Устав от слез и удручающих окрестностей, к середине дня я вновь ступила на борт и на этот раз обратила внимание на пену, вздымающуюся над волнами. Вообразив, что передо мной не мертвенно - синяя гладь, а зеленый луг, я провожала ее скопления к горизонту, как стадо быстроногих гивик.
Это усыпляющее действо едва не перевело меня за границу яви. Сонно моргая, я поняла, что на призрачных лужайках не осталось парнокопытных крох, а зеркало воды, вновь ставшее синим, рвут еще более синие до черного, спины каких-то существ.
Их удлиненные тела, увенчанные округлыми головами с подобием клювов, грациозно уступали друг другу место, а в воздухе уже позабытой песней птиц разносились их древние голоса.. Присмотревшись, я узнала в них еще живущих детей Аор - маллине, обладающих разумом людей и телами рыб. Маллине почти не входили в залив озера, по-видимому, до сих пор опасаясь печальной участи своих предков. А здесь - рядом, они игривые и послушные, привлекали внимание всех.

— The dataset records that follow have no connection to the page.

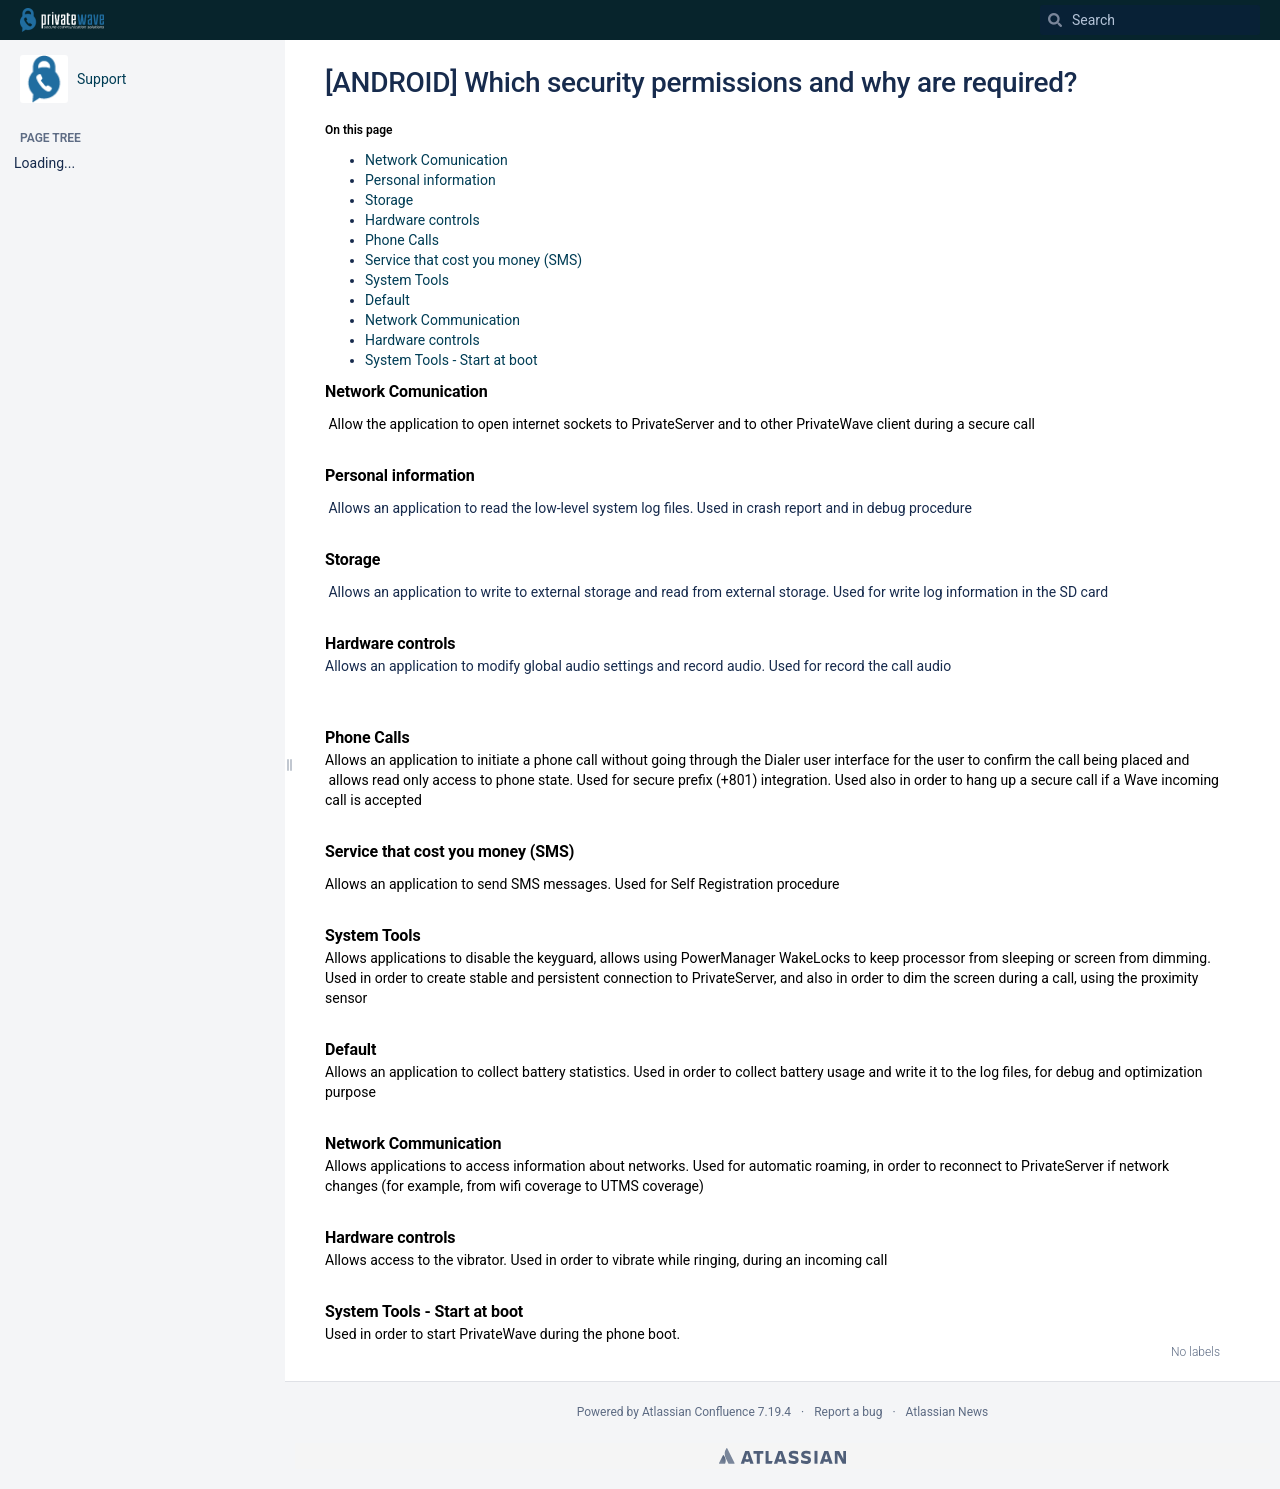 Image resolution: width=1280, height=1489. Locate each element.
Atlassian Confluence (698, 1412)
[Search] (1055, 20)
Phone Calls (402, 240)
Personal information (430, 180)
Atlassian (782, 1456)
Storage (389, 200)
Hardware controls (422, 220)
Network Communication (442, 320)
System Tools (407, 280)
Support (101, 79)
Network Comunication (436, 160)
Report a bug (848, 1412)
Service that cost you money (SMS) (473, 260)
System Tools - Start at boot (451, 360)
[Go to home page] (62, 20)
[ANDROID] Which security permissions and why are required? (701, 82)
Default (387, 300)
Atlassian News (947, 1412)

Кана, состроив умильную морду, пыталась дотянуться до них проворными лапами, по паре раз получив по любопытному носу размашистым плавником подпрыгнувшего зверя, заскулила и обиженно села на доски в центре судна.
Один, уже по обыкновению, на время перестав двигаться, рычать и даже дышать, по-видимому, вел оживленную беседу со своей избранницей. И только колебания кончика уха, надломленного скорее всего в какой - то вылазке вместе с Э'тен, обращенного к безмятежным духам воды, указывало на то, что он говорил с ними.

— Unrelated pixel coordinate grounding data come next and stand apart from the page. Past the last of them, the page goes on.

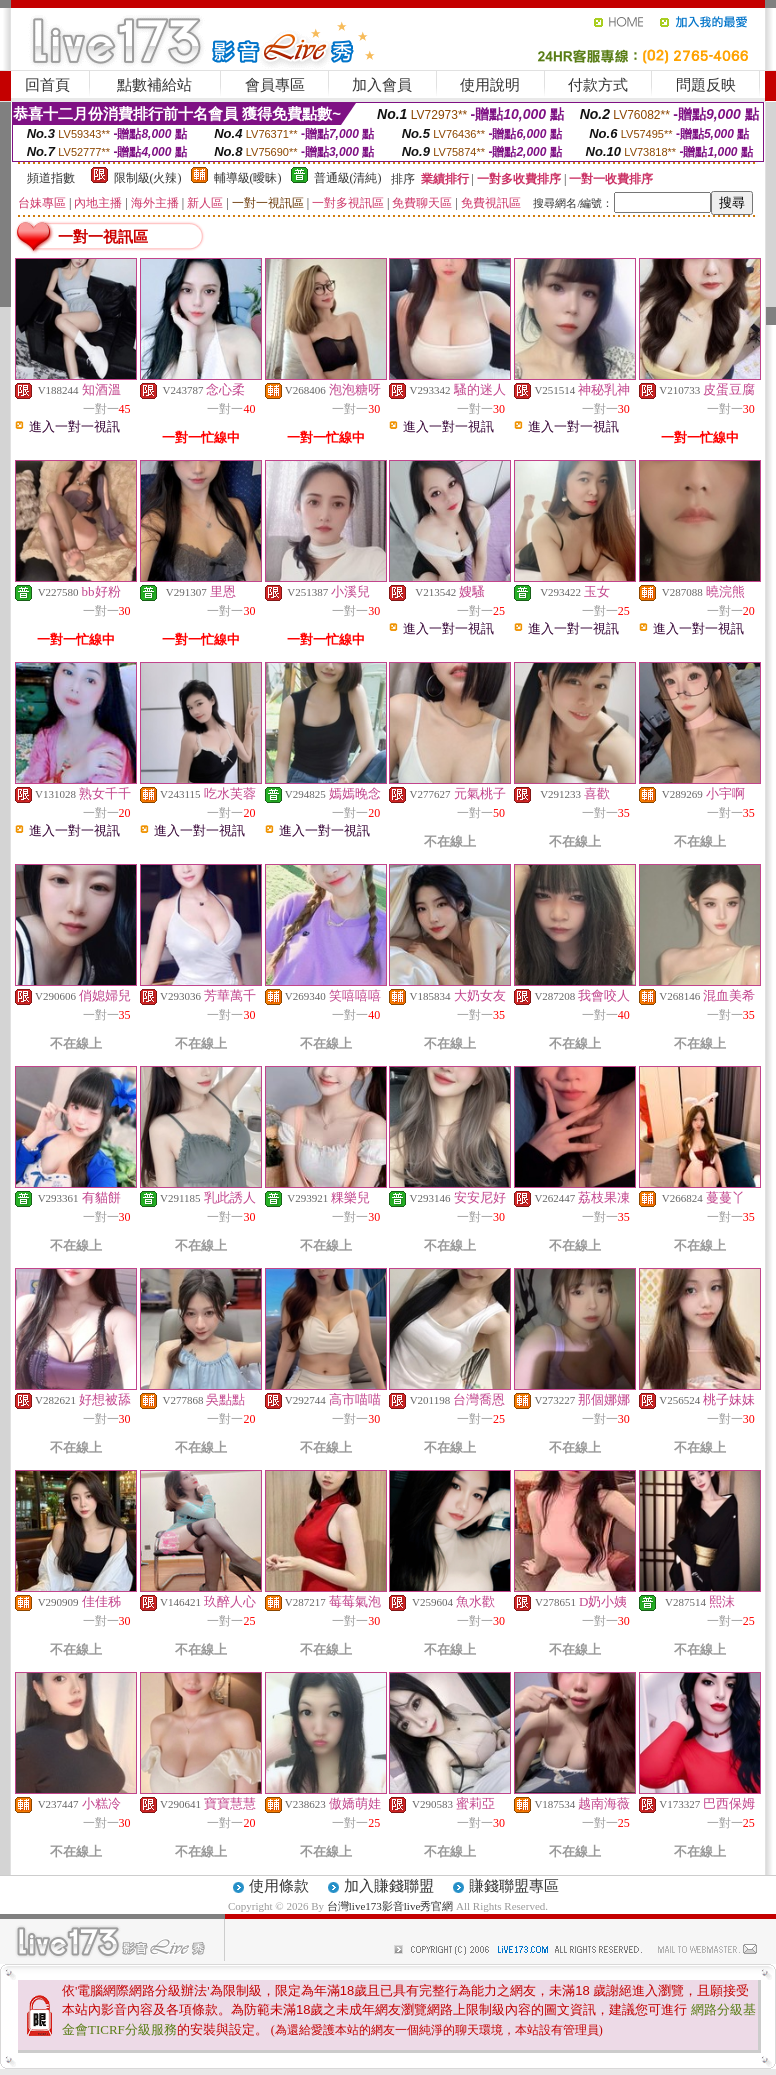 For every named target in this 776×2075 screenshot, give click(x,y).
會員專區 (275, 85)
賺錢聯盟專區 (514, 1886)
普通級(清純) (348, 178)
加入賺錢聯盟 (389, 1886)
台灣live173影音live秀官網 (390, 1906)
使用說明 (490, 85)
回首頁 (47, 85)
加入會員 (382, 85)
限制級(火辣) (148, 178)
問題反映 (706, 85)
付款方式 (598, 85)
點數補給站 (154, 85)
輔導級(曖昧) (248, 178)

Расслабленные Корабелла и Уллэ, без страха забравшиеся на тонкие перила, встречали этих новых гостей, как старых знакомых. И даже Лигу улыбался, как ребенок, глядя на них.

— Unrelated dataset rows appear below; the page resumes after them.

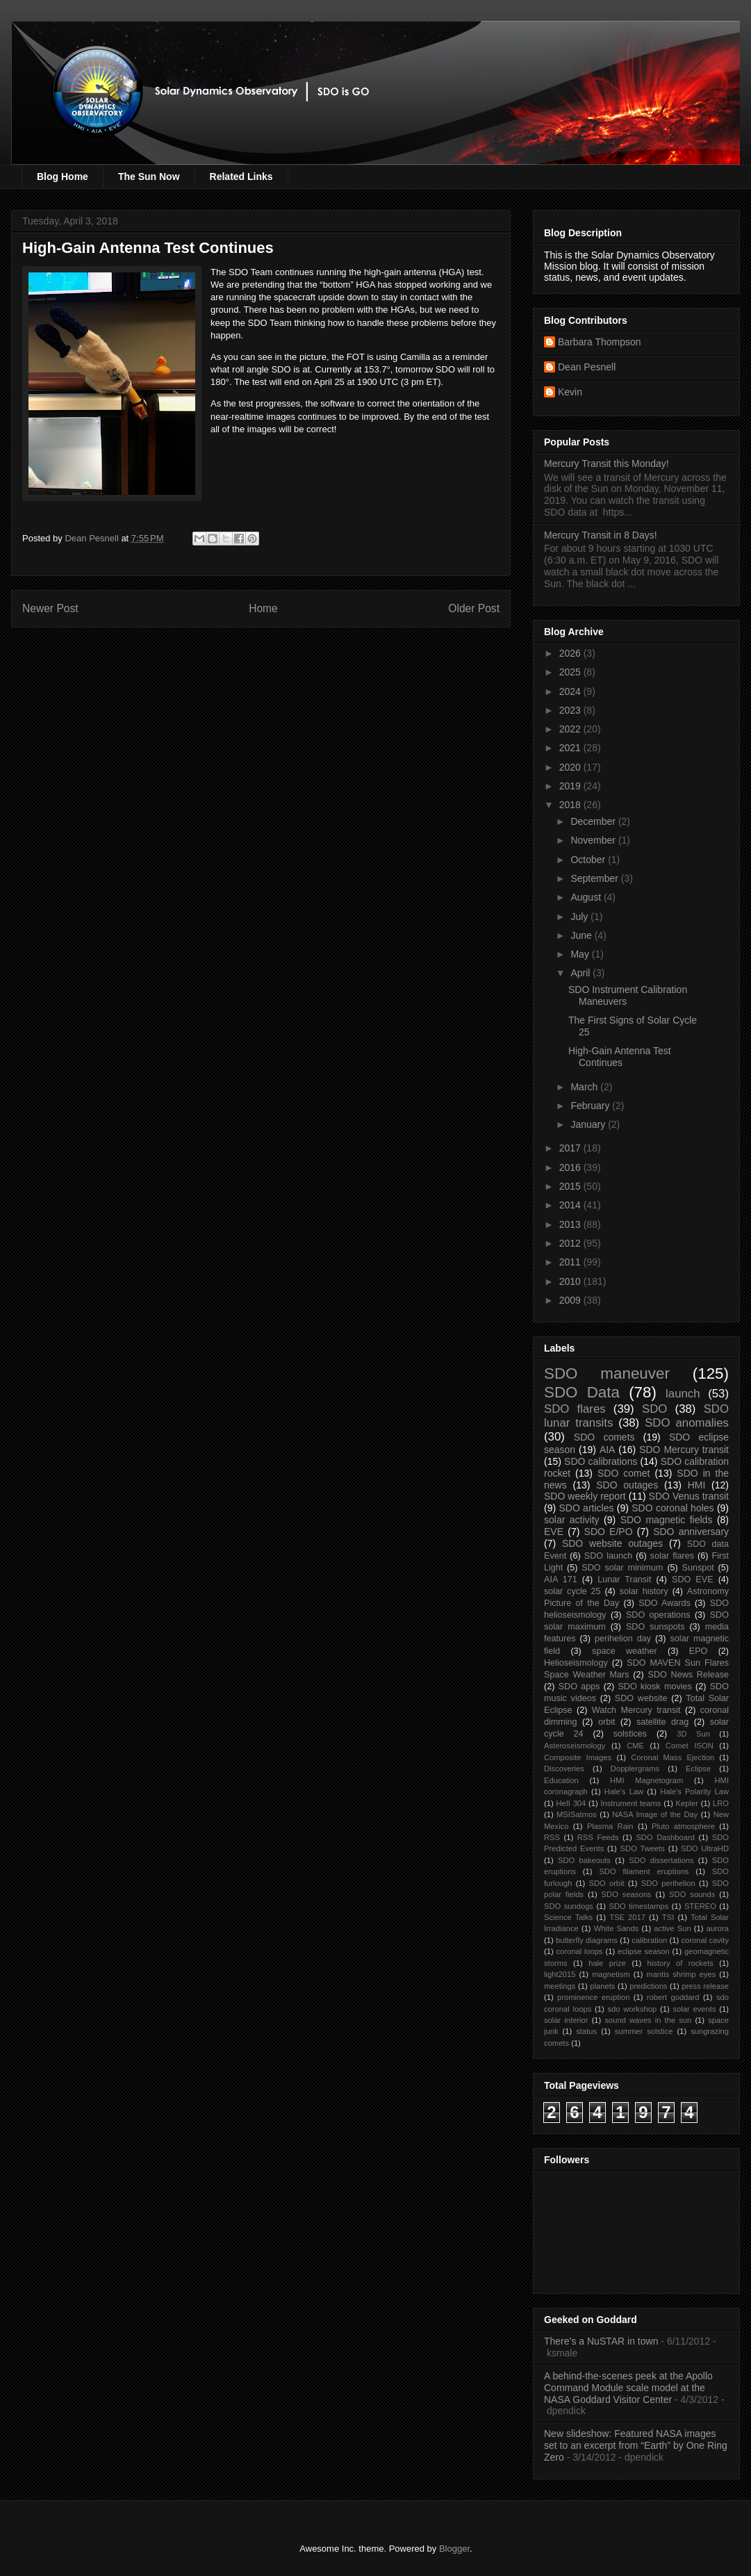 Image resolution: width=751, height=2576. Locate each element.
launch (683, 1393)
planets (602, 1986)
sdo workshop (632, 2009)
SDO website (641, 1698)
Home (263, 608)
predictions (648, 1986)
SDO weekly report (585, 1496)
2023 (571, 710)
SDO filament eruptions (643, 1871)
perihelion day (623, 1638)
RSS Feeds (598, 1837)
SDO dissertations (661, 1860)
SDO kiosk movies (654, 1686)
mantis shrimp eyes (681, 1974)
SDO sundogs (568, 1906)
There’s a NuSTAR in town (601, 2341)
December (594, 821)
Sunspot (698, 1568)
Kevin (570, 391)
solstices (630, 1734)
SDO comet (623, 1473)
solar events (694, 2009)
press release (705, 1986)
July (580, 916)
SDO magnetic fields (666, 1519)
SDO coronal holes (672, 1507)
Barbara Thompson (599, 341)
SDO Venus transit (689, 1496)
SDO (654, 1409)
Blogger (454, 2548)
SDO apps (579, 1686)
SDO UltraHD (705, 1848)
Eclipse (698, 1768)
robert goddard (673, 1997)
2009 (571, 1300)
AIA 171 (560, 1579)
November (594, 840)
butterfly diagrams (587, 1940)
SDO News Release (688, 1675)
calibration (649, 1940)
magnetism (611, 1974)
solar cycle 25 (572, 1591)
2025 (571, 672)
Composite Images (577, 1757)
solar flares (672, 1556)
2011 (571, 1262)
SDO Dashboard (665, 1837)
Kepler (687, 1803)
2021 (571, 747)
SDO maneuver (607, 1373)
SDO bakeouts (584, 1860)
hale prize (607, 1963)
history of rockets (680, 1963)
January (589, 1124)
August (586, 897)
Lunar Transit (624, 1579)
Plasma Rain (610, 1826)
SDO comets (604, 1437)
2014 (571, 1205)
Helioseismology (576, 1663)
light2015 (559, 1974)
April (581, 972)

Но не они одни плескались среди морских волн. Удачливая семерка детей Аор подгоняла толчею крупных рыбешек с исполосованными темными пятнами спинами.
Сладко улыбнувшись друг другу, Корабелла и Уллэ, как акробаты с рыночной площади Кирс - Аммалена, встали в полный рост на перилах. Перекинулись мотками тонкой веревки, на концах каждой из которых поблескивала металлическая пластина и младшие братья якорного крючка и закинули эти мотки в море.
Такой вид рыбалки был мне в новинку, но шанс съесть к ужину свежей рыбы, обжаренной в кореньях и специях возрос.
Дурачащиеся маллине могли прошерстить весь косяк, однако во рту у каждого из них, умещалось пять - шесть штук пятнистых рыбин. Остальные же разошлись в стороны от ловких носов. Наши невольные попутчики - пираты были хорошими рыбаками.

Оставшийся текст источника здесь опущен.